On March 20th, 2017, the National Court of Justice issued a resolution entitled "Rules for the Annulment of Arbitral Award". The resolution sought to define a clear procedure to adjudicate the annulment actions against arbitral awards established in Article 31 of the Arbitration and Mediation Act, which provides the following:
“... The annulment action against an arbitral award may be filed before the arbitrator or arbitral tribunal, for the adjudication of the corresponding president of the superior court of justice, within ten days from the date it became final. Once the annulment action has been filed, the arbitrator or arbitral tribunal within a period of three days, shall refer the case to the president of the superior court of justice, who shall resolve the action within the term of thirty days counted from the date that it first knew the cause. The action of annulment presented outside the indicated term, will not be considered filed and will not be accepted for proceedings...”
With this resolution, the heated discussion about whether or not ordinary or extraordinary appeals are available against the decision issued by the President of the Provincial Court is left aside, as it states:
“Art. 4.- From the decision issued by the President of the Provincial Court, there will be no appeal, except for clarification or extension.”
However, it is not clear whether the parties may file an Extraordinary Action of Protection against the decision handed down in these proceedings. The Constitutional Court, in previous occasions, has indicated the availability of this constitutional action, even, in against the arbitration award itself for the protection of rights guaranteed in the Magna Carta.
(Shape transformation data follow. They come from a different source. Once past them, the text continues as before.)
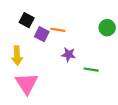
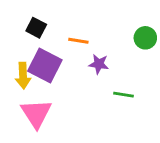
purple square: (42, 34) -> (45, 66), moved, size x1.6
purple star: (69, 55) -> (99, 64), moved

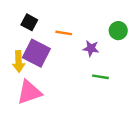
purple star: (99, 64) -> (91, 48), moved
pink triangle: (36, 114) -> (29, 92), turned 44

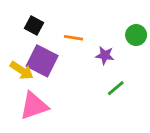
yellow arrow: (19, 61) -> (22, 70), turned -54
green line: (100, 77) -> (116, 88), turned -49

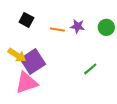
purple star: (105, 55) -> (78, 26), moved
purple square: (42, 61) -> (33, 61), moved, turned 30

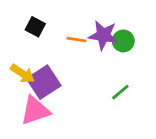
purple star: (78, 26) -> (103, 35), size x1.5
green circle: (106, 27) -> (123, 41), moved

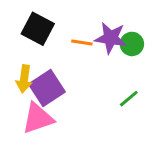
black square: (35, 27) -> (38, 29), size x1.5
yellow arrow: (22, 74) -> (24, 79), turned 65

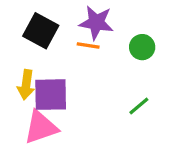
purple star: (111, 38) -> (96, 23), moved
purple square: (47, 88) -> (51, 95), turned 32

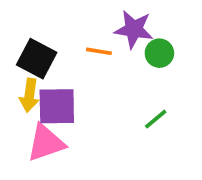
purple star: (96, 23) -> (134, 29), moved
black square: (41, 31) -> (37, 59), moved

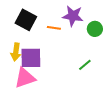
green circle: (159, 53) -> (95, 29), moved
black square: (37, 59) -> (26, 20), moved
Leaving aside this question, it is necessary to analyze whether Article 4 of the resolution, quoted above, is a triumph for arbitration or not. On the one hand, it is clear that both from the point of view of the parties and from that of society at large, it is not healthy to perpetuate conflicts. Therefore, a definitive solution to the controversies is desirable. In this sense, the resolution in question seeks to accelerate the proceeding in an annulment trial.
On the other hand, the fact that the fate of a decision (arbitral award) is left solely on the hands of the corresponding President of the Provincial Court creates uncertainty because the award could be invalidated. Especially considering that an arbitral award is the result of an expensive procedure, which has been decided by specialized arbitrators, almost always appointed by the parties, and which, in most cases is complex, with a large amount of evidence and documents. In this regard, there are many jurisdictions where decisions regarding the annulment of arbitral awards can be reviewed, which has resulted in the highest judicial bodies in such jurisdictions issuing the most relevant decisions in the field.
Therefore, the question remains, whether this speed will sacrifice arbitration practice and the quality of decisions. What is clear is that the mere fact that the National Court has issued a ruling on arbitration practice is good news. We hope that along with this,other initiatives that seek to train the Presidents of the Provincial Courts will come.